Mitt Romney and the Republicans have endorsed a party platform that would dismantle the NEA, NEH and PBS.
By contrast, the Democratic Party Platform, just released, gets an A. Here’s the relevant passage from the latter (pp. 50-51):
“Arts and Culture: Democrats are proud of our support for arts funding and education. We are committed to continuing the policies and programs that have already done so much for our creative arts industry and economy. Investment in the arts strengthens our communities and contributes to our nation’s rich cultural heritage.
“We will continue to support public funding for the National Endowment for the Arts, for the National Endowment for the Humanities, and for programs providing art and music education in primary and secondary schools [emphasis added].The entire nation prospers when we protect and promote the unique and original artistic and cultural contributions of the women and men who create and preserve our nation’s heritage.”
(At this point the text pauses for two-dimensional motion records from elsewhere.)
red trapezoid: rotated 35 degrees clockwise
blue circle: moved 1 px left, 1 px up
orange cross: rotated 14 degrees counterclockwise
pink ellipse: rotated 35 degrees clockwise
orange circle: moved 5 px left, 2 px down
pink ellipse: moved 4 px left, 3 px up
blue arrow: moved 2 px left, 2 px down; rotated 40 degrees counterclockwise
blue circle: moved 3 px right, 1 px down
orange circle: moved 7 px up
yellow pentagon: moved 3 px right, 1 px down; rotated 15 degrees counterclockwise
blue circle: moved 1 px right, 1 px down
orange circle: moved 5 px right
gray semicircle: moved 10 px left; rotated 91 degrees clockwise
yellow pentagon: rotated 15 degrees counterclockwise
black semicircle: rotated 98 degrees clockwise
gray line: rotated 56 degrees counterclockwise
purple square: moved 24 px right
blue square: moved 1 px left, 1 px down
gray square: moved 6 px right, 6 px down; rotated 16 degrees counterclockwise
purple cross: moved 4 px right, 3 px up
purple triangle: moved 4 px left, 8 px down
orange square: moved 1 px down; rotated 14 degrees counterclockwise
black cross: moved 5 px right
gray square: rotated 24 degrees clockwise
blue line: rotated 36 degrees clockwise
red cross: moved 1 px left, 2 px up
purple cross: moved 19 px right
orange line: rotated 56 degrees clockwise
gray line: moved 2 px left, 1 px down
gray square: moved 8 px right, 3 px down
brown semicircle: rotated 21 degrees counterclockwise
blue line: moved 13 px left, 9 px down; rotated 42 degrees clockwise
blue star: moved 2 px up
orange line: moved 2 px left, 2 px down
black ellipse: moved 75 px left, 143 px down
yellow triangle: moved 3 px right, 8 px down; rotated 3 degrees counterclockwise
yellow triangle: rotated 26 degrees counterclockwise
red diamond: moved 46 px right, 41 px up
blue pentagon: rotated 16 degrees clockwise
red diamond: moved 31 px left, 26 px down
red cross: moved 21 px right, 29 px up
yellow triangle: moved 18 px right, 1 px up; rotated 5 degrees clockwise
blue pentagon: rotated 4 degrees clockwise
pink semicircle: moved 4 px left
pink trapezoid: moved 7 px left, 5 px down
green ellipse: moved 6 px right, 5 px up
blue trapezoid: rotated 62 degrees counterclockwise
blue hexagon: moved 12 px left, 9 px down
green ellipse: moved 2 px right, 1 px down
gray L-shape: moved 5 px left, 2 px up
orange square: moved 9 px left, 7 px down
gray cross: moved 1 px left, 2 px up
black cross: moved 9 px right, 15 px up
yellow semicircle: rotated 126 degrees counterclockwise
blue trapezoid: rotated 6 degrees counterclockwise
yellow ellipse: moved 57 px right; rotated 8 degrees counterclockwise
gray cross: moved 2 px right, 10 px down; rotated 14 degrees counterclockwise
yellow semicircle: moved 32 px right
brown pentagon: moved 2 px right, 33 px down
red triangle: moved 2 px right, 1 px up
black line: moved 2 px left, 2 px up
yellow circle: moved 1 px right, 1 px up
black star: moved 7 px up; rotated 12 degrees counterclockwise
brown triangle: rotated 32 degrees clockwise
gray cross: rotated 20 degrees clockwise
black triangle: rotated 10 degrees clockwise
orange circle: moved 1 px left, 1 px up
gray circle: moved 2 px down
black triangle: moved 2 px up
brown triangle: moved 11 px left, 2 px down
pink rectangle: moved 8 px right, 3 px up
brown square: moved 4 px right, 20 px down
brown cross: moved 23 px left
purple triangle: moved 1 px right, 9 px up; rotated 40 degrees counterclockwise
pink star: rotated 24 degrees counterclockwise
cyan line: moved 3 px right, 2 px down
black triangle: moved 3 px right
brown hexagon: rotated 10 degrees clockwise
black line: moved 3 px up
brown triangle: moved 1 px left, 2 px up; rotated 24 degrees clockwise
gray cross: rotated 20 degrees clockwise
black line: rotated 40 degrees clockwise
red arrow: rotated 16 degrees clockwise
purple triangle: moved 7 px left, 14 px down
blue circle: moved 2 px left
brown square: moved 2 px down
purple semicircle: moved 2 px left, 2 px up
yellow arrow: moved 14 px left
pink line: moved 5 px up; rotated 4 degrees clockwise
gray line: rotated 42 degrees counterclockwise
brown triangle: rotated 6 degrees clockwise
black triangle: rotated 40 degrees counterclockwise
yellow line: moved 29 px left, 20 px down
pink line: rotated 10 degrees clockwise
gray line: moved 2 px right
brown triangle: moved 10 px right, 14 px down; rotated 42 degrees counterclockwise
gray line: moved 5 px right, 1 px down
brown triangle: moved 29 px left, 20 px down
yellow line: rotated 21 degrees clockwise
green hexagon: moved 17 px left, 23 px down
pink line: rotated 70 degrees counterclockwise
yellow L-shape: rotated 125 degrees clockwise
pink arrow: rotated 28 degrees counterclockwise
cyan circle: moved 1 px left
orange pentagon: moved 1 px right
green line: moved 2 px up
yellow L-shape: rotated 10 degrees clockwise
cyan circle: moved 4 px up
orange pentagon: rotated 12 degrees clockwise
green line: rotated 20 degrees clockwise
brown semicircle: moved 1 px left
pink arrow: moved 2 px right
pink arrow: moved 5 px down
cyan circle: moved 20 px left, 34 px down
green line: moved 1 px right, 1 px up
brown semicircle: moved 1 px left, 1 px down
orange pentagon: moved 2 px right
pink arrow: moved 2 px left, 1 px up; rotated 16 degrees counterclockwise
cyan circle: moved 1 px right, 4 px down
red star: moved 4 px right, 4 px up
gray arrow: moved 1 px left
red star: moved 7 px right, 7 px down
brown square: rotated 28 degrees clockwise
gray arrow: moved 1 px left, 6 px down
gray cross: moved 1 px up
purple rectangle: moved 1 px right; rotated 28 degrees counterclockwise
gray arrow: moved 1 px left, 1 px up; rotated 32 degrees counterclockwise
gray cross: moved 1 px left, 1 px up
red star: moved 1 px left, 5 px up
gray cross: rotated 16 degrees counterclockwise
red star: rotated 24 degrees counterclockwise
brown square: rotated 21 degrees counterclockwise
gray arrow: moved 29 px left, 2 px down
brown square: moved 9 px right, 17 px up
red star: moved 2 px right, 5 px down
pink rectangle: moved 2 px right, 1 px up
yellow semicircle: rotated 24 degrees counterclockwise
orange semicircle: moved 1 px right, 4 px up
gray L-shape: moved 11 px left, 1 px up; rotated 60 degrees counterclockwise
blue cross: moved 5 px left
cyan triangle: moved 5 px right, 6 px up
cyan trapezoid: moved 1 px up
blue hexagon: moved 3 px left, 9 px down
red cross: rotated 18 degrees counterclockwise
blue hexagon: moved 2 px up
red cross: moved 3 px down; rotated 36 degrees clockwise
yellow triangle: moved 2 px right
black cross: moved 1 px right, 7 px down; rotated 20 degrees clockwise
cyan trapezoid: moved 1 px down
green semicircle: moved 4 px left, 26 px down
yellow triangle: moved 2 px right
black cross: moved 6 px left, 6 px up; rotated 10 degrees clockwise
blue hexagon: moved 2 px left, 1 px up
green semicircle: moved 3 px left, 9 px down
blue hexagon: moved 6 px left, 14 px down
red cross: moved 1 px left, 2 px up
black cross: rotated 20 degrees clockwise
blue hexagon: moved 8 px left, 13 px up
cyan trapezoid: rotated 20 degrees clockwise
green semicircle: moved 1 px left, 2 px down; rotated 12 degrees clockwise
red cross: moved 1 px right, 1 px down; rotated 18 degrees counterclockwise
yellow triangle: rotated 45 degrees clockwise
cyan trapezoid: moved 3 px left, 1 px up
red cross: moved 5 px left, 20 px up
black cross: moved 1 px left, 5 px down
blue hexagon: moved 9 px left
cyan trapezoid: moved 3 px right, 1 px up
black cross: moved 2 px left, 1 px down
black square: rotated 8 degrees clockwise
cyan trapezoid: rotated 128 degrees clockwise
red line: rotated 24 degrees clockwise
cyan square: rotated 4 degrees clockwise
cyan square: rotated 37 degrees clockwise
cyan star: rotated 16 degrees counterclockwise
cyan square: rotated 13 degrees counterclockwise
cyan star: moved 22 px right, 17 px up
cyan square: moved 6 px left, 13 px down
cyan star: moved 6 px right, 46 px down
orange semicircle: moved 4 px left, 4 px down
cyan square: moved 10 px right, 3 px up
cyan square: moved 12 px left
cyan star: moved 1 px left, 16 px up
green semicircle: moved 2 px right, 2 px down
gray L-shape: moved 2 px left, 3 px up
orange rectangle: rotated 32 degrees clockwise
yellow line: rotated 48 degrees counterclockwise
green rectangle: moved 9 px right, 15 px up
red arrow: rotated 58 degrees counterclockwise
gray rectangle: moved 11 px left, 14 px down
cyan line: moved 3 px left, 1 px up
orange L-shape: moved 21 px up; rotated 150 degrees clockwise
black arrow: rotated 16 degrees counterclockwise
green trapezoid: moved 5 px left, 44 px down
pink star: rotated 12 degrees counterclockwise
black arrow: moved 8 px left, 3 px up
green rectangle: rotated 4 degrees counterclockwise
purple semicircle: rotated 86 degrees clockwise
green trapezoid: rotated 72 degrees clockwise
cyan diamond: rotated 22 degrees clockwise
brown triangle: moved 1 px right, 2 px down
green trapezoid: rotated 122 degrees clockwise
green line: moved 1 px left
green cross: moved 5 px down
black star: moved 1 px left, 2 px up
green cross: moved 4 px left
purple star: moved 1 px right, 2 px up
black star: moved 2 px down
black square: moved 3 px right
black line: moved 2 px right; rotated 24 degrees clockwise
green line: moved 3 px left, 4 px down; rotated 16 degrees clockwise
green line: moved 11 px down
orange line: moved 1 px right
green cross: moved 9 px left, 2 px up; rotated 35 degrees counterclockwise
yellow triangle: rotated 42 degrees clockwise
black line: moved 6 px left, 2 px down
Arts Journal columnist Clayton Lord observes in New Beans that “there’s a renewed skirmish in the war on the arts. This one has the potential to be a bad one, a Shiloh-style massacre of public funding, if the wrong side wins, because the first shot in this particular battle came from the guy who wants to replace the guy who is president (who, by the way, already has a not-quite-stellar record when it comes to the arts and the charitable status on nonprofits. As Alyssa Rosenberg notes here, Romney has actually hardened his position against public funding of the arts since the beginning (so very long ago) of the world’s longest primary season. He started out wanting to cut it in half, he’s now saying just cut the whole thing–the whole subsidy for the NEA, the NEH and PBS.”
Diane Ragsdale wrote a few weeks ago about the failure of many arts nonprofits (and their boards) to take seriously the mandate to create work that is in the public interest–that, basically, is for the good and welfare of society. That’s what nonprofits are required by law to do; we better society through service, and so are not obligated to better society through taxes. Diane’s piece notes that this isn’t often the case, drawing off of an article in the Chronicle of Philanthropy that, she notes, doesn’t directly reference arts organizations but easily could. She’s right, and I think that this blind spot, over time, has contributed mightily to the reason that Romney can get so many points (because, honestly, that’s what this is about) by shouting about gutting public arts funding.
In an essay Diane wrote for me that we published in Counting New Beans, Ragsdale gets very clear and blunt very quickly about why Republicans can beat this particular horse to such great effect.
“What does it mean,” she asks, “when government cuts support of the arts? In a democracy, the government represents the people. My sense is that the government cuts the arts when it perceives that it will not encounter a huge political backlash for doing so. The government doesn’t value the arts because it perceives that the people don’t value the arts.” – Diane Ragsdale
In his interview in Counting New Beans, Oskar Eustis of the Public Theater in New York notes that, as artistic director, he was in essence hired for his taste. He, to his great credit, then goes on to note that his taste alone is insufficient, and he actually talks about “problematizing” his taste to ensure that the work selected is actively and wholly representative of the particular mission of the Public.
He understands, I think, that the artistic director’s role is not simply to pick good art, but to curate an affecting, transformative set of work for an audience over time.